Le président turc Recep Tayyip Erdogan a accueilli samedi à Istanbul son homologue ukrainien Volodymyr Zelensky lors d’une cérémonie officielle organisée au palais de Dolmabahçe. À l’issue de cette réception protocolaire, les deux dirigeants se sont retirés pour un entretien bilatéral.
Au menu des discussions : les relations entre Ankara et Kiev, mais surtout les efforts en vue d’instaurer un cessez-le-feu dans le conflit qui oppose la Russie à l’Ukraine. Une attention particulière a été accordée au « processus d’Istanbul », cadre de négociations informelles qui avait déjà permis, en 2022, des avancées diplomatiques aujourd’hui compromises.

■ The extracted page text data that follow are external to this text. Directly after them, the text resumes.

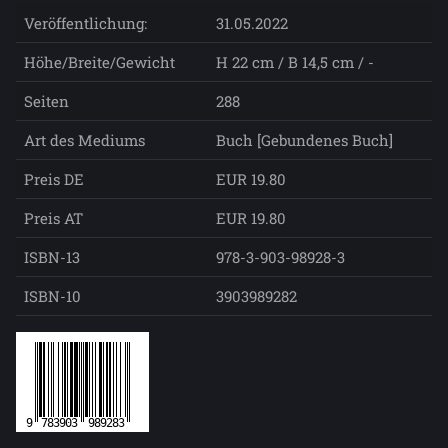
Veröffentlichung:
31.05.2022
Höhe/Breite/Gewicht
H 22 cm / B 14,5 cm / -
Seiten
288
Art des Mediums
Buch [Gebundenes Buch]
Preis DE
EUR 19.80
Preis AT
EUR 19.80
ISBN-13
978-3-903-98928-3
ISBN-10
3903989282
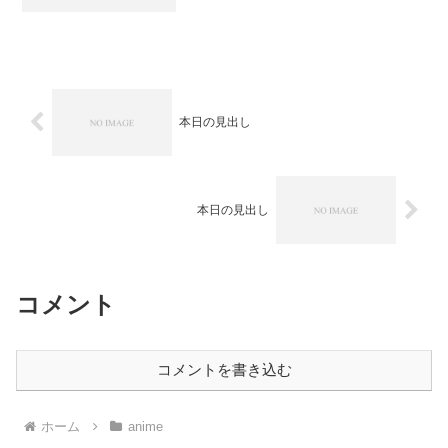
んアップ出来る、はず。 ……しかし、
これの感想を用意するために借りていた
ＤＶＤをひととおり鑑賞して、よーやく
返却できたことで、ちょっ...
本日の見出し
本日の見出し
コメント
コメントを書き込む
ホーム
anime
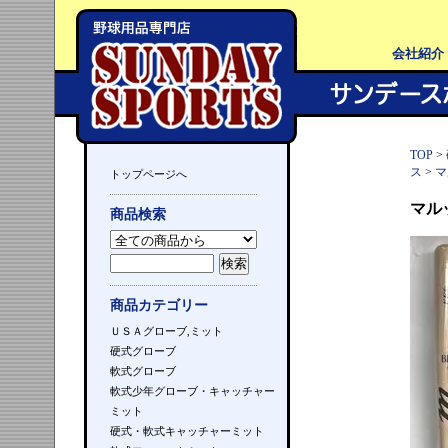
会社紹介
TOP
>
ス
>
マ
トップページへ
マル
商品検索
商品カテゴリー
ＵＳＡグローブ,ミット
硬式グローブ
軟式グローブ
軟式少年グローブ・キャッチャー
ミット
硬式・軟式キャッチャーミット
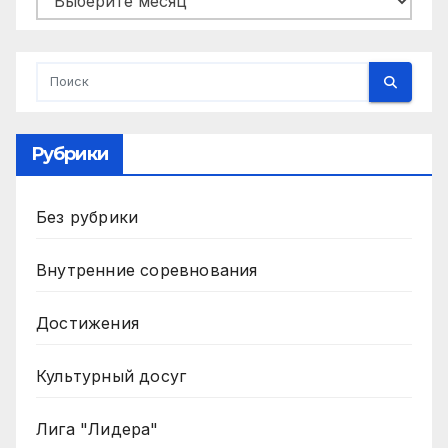
Рубрики
Без рубрики
Внутренние соревнования
Достижения
Культурный досуг
Лига "Лидера"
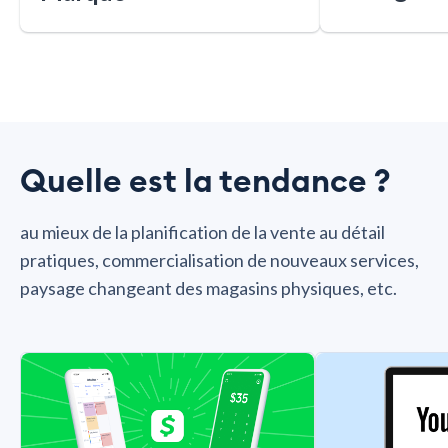
Quelle est la tendance ?
au mieux de la planification de la vente au détail
pratiques, commercialisation de nouveaux services,
paysage changeant des magasins physiques, etc.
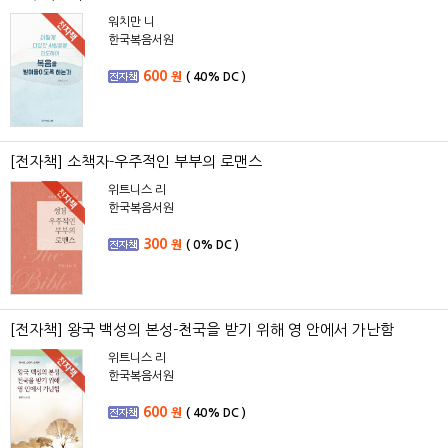
워치만 니
한국복음서원
600
원
(
40%
DC )
[전자책] 소책자-우주적인 부부의 로맨스
위트니스 리
한국복음서원
300
원
(
0%
DC )
[전자책] 왕국 백성의 본성-천국을 받기 위해 영 안에서 가난함
위트니스 리
한국복음서원
600
원
(
40%
DC )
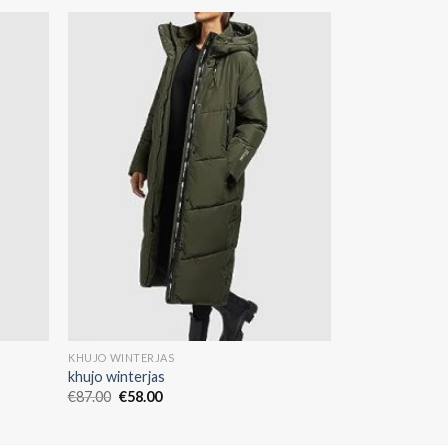
KHUJO WINTERJAS
khujo winterjas
€
87.00
€
58.00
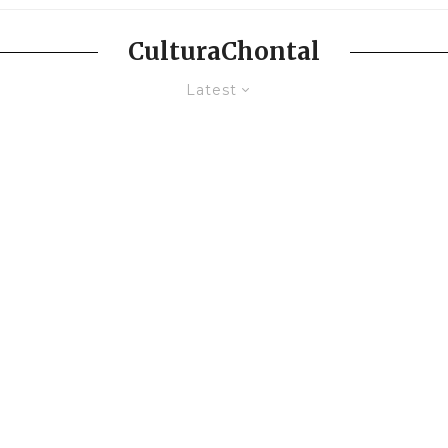
CulturaChontal
Latest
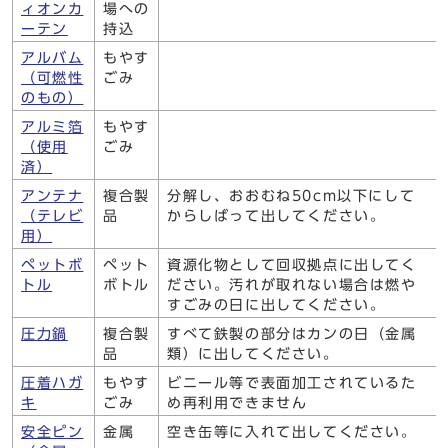
ィオンカ
場への
ーテン
持込
アルバム
もやす
（可燃性
ごみ
のもの）
アルミ箔
もやす
（使用
ごみ
済）
アンテナ
複合製
分解し、おおむね50cm以下にして
（テレビ
品
からしばって出してください。
用）
ペットボ
ペット
資源化物として回収拠点に出してく
トル
ボトル
ださい。汚れが取れない場合は燃や
すごみの日に出してください。
圧力鍋
複合製
すべて鉄製の部分はカンの日（金属
品
類）に出してください。
圧着ハガ
もやす
ビニール等で表面加工されているた
キ
ごみ
め再利用できません
安全ピン
金属
空き缶等に入れて出してください。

Le processus d’Istanbul au cœur des échanges
Plus tôt dans la journée, le directeur de la communication turc, Burhanettin Duran, avait indiqué sur le réseau social NSosyal que les entretiens porteraient « sur des questions bilatérales, ainsi que sur les efforts visant à instaurer un cessez-le-feu dans la guerre entre la Russie et l’Ukraine et à parvenir à une solution durable, avec un accent particulier sur le processus d’Istanbul ». Ce dernier fait référence aux pourparlers organisés sous l’égide d’Ankara au printemps 2022, quelques semaines après le déclenchement de l’invasion russe. Ces discussions avaient alors abouti à un projet d’accord préliminaire, resté lettre morte, mais dont les contours continuent d’inspirer les médiateurs. La Türkiye, membre de l’OTAN, entretient des relations ambiguës avec Moscou : elle a fourni des drones à Kiev tout en maintenant un dialogue économique et énergétique avec le Kremlin. Cette position singulière lui permet de se poser en intermédiaire crédible entre les deux belligérants. Erdogan a déjà œuvré à plusieurs reprises pour faciliter des échanges de prisonniers ou prolonger l’accord céréalier en mer Noire, même si ce dernier a fini par être suspendu. La réunion de samedi s’inscrit dans cette continuité : tenter de relancer une dynamique de négociation alors que les lignes ne bougent pas à volonté.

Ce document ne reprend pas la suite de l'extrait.